# Stored dataset items
---------------
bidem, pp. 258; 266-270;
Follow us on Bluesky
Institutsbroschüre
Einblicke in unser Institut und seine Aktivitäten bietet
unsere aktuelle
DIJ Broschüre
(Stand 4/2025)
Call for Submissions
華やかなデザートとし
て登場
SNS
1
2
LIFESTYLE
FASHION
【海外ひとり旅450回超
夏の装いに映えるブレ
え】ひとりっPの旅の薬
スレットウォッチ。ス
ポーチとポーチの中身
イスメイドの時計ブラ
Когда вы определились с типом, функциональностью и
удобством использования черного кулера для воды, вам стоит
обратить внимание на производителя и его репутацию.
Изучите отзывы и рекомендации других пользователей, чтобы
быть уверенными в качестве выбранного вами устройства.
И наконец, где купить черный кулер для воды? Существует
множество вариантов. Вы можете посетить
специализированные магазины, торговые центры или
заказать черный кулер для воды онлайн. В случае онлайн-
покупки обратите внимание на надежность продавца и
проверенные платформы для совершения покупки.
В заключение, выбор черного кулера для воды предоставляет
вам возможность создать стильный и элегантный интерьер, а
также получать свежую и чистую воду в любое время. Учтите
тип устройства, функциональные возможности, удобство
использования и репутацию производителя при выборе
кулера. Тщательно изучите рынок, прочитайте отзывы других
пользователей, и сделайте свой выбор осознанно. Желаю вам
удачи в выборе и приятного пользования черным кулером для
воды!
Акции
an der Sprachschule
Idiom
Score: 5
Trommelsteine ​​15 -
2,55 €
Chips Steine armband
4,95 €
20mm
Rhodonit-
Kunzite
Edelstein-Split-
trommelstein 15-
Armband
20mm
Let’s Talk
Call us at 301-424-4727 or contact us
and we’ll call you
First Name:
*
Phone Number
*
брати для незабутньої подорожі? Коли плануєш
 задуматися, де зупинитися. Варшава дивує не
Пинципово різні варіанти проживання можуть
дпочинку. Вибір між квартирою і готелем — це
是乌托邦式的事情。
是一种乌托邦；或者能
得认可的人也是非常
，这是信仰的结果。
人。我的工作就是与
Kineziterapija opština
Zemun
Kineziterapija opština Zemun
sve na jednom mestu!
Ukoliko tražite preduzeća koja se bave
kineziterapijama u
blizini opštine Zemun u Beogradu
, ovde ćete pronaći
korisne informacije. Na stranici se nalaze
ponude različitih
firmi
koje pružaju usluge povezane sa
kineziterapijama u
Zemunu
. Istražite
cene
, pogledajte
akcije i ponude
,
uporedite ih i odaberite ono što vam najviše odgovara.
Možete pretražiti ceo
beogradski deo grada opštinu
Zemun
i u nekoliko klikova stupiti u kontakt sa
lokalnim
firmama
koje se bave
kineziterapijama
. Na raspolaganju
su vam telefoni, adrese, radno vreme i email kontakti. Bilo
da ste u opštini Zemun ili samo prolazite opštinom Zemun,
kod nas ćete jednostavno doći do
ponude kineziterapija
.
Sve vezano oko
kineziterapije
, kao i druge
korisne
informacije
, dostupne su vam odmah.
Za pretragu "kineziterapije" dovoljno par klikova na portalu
---------------
# WHAT IS NEEDED
Print the data word for word.

# WRITTEN REPLY
bidem, pp. 258; 266-270;
Follow us on Bluesky
Institutsbroschüre
Einblicke in unser Institut und seine Aktivitäten bietet
unsere aktuelle
DIJ Broschüre
(Stand 4/2025)
Call for Submissions
華やかなデザートとし
て登場
SNS
1
2
LIFESTYLE
FASHION
【海外ひとり旅450回超
夏の装いに映えるブレ
え】ひとりっPの旅の薬
スレットウォッチ。ス
ポーチとポーチの中身
イスメイドの時計ブラ
Когда вы определились с типом, функциональностью и
удобством использования черного кулера для воды, вам стоит
обратить внимание на производителя и его репутацию.
Изучите отзывы и рекомендации других пользователей, чтобы
быть уверенными в качестве выбранного вами устройства.
И наконец, где купить черный кулер для воды? Существует
множество вариантов. Вы можете посетить
специализированные магазины, торговые центры или
заказать черный кулер для воды онлайн. В случае онлайн-
покупки обратите внимание на надежность продавца и
проверенные платформы для совершения покупки.
В заключение, выбор черного кулера для воды предоставляет
вам возможность создать стильный и элегантный интерьер, а
также получать свежую и чистую воду в любое время. Учтите
тип устройства, функциональные возможности, удобство
использования и репутацию производителя при выборе
кулера. Тщательно изучите рынок, прочитайте отзывы других
пользователей, и сделайте свой выбор осознанно. Желаю вам
удачи в выборе и приятного пользования черным кулером для
воды!
Акции
an der Sprachschule
Idiom
Score: 5
Trommelsteine ​​15 -
2,55 €
Chips Steine armband
4,95 €
20mm
Rhodonit-
Kunzite
Edelstein-Split-
trommelstein 15-
Armband
20mm
Let’s Talk
Call us at 301-424-4727 or contact us
and we’ll call you
First Name:
*
Phone Number
*
брати для незабутньої подорожі? Коли плануєш
 задуматися, де зупинитися. Варшава дивує не
Пинципово різні варіанти проживання можуть
дпочинку. Вибір між квартирою і готелем — це
是乌托邦式的事情。
是一种乌托邦；或者能
得认可的人也是非常
，这是信仰的结果。
人。我的工作就是与
Kineziterapija opština
Zemun
Kineziterapija opština Zemun
sve na jednom mestu!
Ukoliko tražite preduzeća koja se bave
kineziterapijama u
blizini opštine Zemun u Beogradu
, ovde ćete pronaći
korisne informacije. Na stranici se nalaze
ponude različitih
firmi
koje pružaju usluge povezane sa
kineziterapijama u
Zemunu
. Istražite
cene
, pogledajte
akcije i ponude
,
uporedite ih i odaberite ono što vam najviše odgovara.
Možete pretražiti ceo
beogradski deo grada opštinu
Zemun
i u nekoliko klikova stupiti u kontakt sa
lokalnim
firmama
koje se bave
kineziterapijama
. Na raspolaganju
su vam telefoni, adrese, radno vreme i email kontakti. Bilo
da ste u opštini Zemun ili samo prolazite opštinom Zemun,
kod nas ćete jednostavno doći do
ponude kineziterapija
.
Sve vezano oko
kineziterapije
, kao i druge
korisne
informacije
, dostupne su vam odmah.
Za pretragu "kineziterapije" dovoljno par klikova na portalu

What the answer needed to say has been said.